Further, he notes that the Hola Referral Hospital attends to more than 2,800 cases of bilharzia every year.

Mr Ndegwa emphasizes the need for promotion of preventive measures across all the 13 wards but cites financial challenges.

"We need a lot of help and this may require more partners to come and help us end this crisis once and for all because we need to spread knowledge and also treat the affected," he said.

Schistosomiasis or Bilharzia, which the World Health Organisation (WHO) refers to as a disease of poverty is caused when people come into contact with fresh water infested with the larval forms of parasitic blood flukes known as schistosomes.

Symptoms begin to manifest within 1-2 months of infection and may include fever, cough, chills, and muscle aches when it goes without treatment for long. Symptoms such as abdominal pain, enlarged liver, blood in stool, blood in urine and pain during urination are common.
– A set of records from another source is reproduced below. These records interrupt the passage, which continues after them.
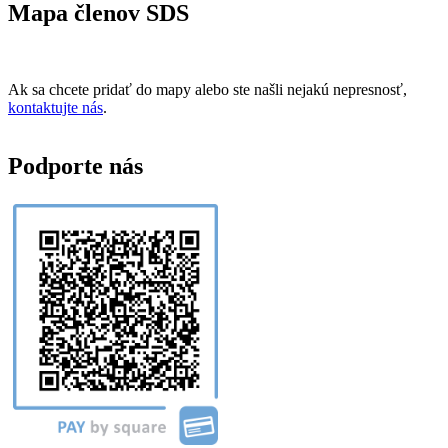
Mapa členov SDS
Ak sa chcete pridať do mapy alebo ste našli nejakú nepresnosť,
kontaktujte nás
.
Podporte nás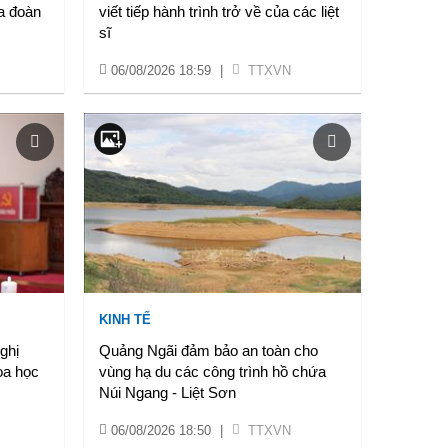
a đoàn
viết tiếp hành trình trở về của các liệt
sĩ
06/08/2026 18:59
|
TTXVN
KINH TẾ
Nghị
Quảng Ngãi đảm bảo an toàn cho
oa học
vùng hạ du các công trình hồ chứa
Núi Ngang - Liệt Sơn
06/08/2026 18:50
|
TTXVN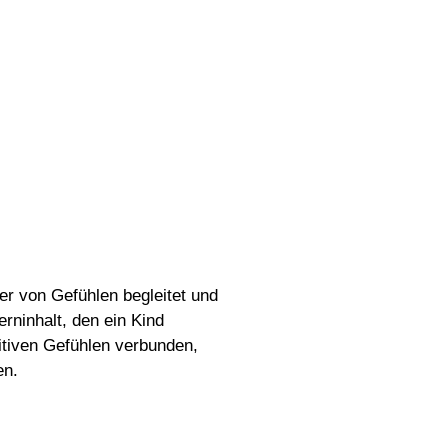
er von Gefühlen begleitet und
rninhalt, den ein Kind
itiven Gefühlen verbunden,
en.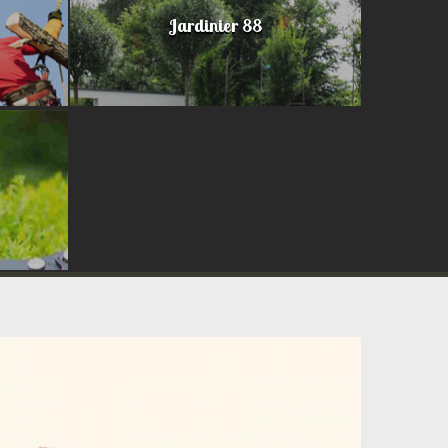
Jardinier 88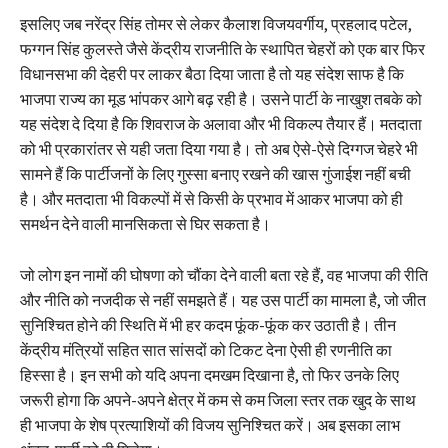
इसलिए जब नरेंद्र सिंह तोमर से लेकर कैलाश विजयवर्गीय, प्रहलाद पटेल,
फग्गन सिंह कुलस्ते जैसे केंद्रीय राजनीति के स्थापित चेहरों को एक बार फिर
विधानसभा की देहरी पर लाकर बैठा दिया जाता है तो यह संदेश साफ है कि
भाजपा राज्य का मूड भांपकर आगे बढ़ रही है। उसने पार्टी के नाखुश तबके को
यह संदेश दे दिया है कि शिवराज के अलावा और भी विकल्प तैयार हैं। मतदाता
को भी प्रकारांतर से यही जता दिया गया है। तो अब ऐसे-ऐसे दिग्गज चेहरे भी
सामने हैं कि पार्टीजनों के लिए गुस्सा बनाए रखने की खास गुंजाईश नहीं बची
है। और मतदाता भी विकल्पों में से किसी के प्रभाव में आकर भाजपा को ही
समर्थन देने वाली मानसिकता से घिर सकता है।
जो लोग इन नामों की घोषणा को चौंका देने वाली बता रहे हैं, वह भाजपा की रीति
और नीति को नजदीक से नहीं समझते हैं। यह उस पार्टी का मामला है, जो जीत
सुनिश्चित होने की स्थिति में भी हर कदम फूंक-फूंक कर उठाती है। तीन
केंद्रीय मंत्रियों सहित सात सांसदों को टिकट देना ऐसी ही रणनीति का
हिस्सा है। इन सभी को यदि अपना दमखम दिखाना है, तो फिर उनके लिए
जरूरी होगा कि अपने-अपने क्षेत्र में कम से कम जिला स्तर तक खुद के साथ
ही भाजपा के शेष प्रत्याशियों की विजय सुनिश्चित करें। अब इसका लाभ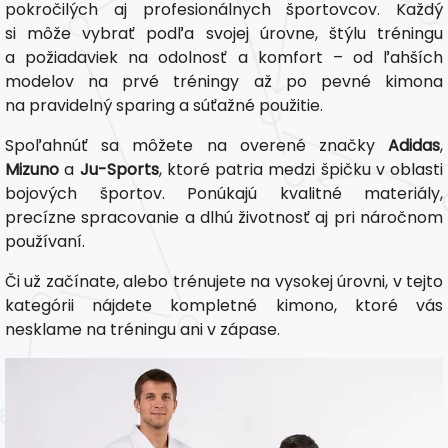
pokročilých aj profesionálnych športovcov. Každý
si môže vybrať podľa svojej úrovne, štýlu tréningu
a požiadaviek na odolnosť a komfort – od ľahších
modelov na prvé tréningy až po pevné kimona
na pravidelný sparing a súťažné použitie.
Spoľahnúť sa môžete na overené značky
Adidas
,
Mizuno
a
Ju-Sports
, ktoré patria medzi špičku v oblasti
bojových športov. Ponúkajú kvalitné materiály,
precízne spracovanie a dlhú životnosť aj pri náročnom
používaní.
Či už začínate, alebo trénujete na vysokej úrovni, v tejto
kategórii nájdete kompletné kimono, ktoré vás
nesklame na tréningu ani v zápase.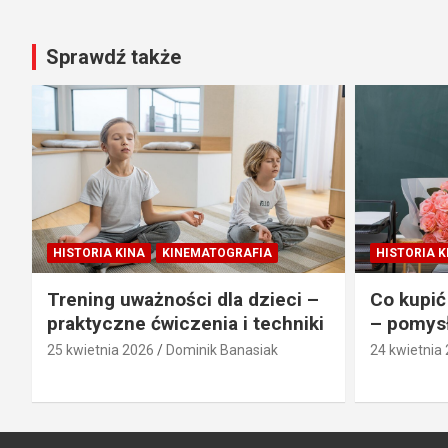
Sprawdź także
HISTORIA KINA
KINEMATOGRAFIA
HISTORIA K
Trening uważności dla dzieci –
Co kupić
praktyczne ćwiczenia i techniki
– pomysł
25 kwietnia 2026
Dominik Banasiak
24 kwietnia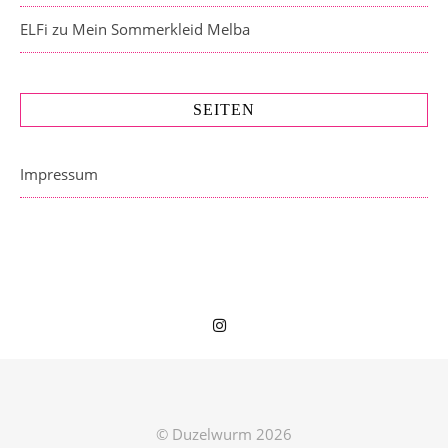
ELFi
zu
Mein Sommerkleid Melba
SEITEN
Impressum
© Duzelwurm 2026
Bilharzia can cause infertility in women and men through hormonal imbalance, testicular tissue damage, and genital ductal system obstruction in men.

It can also cause erectile dysfunction and decreased libido due to associated hormonal imbalance and prostatic infestation.

Uterine enlargement, menstrual disorders, and cervicitis are also experienced in women as a result of bilharzia.

According to WHO, schistosomiasis in children can cause anaemia, stunting and a reduced ability to learn. The effects are usually reversible with treatment though re-infection can occur.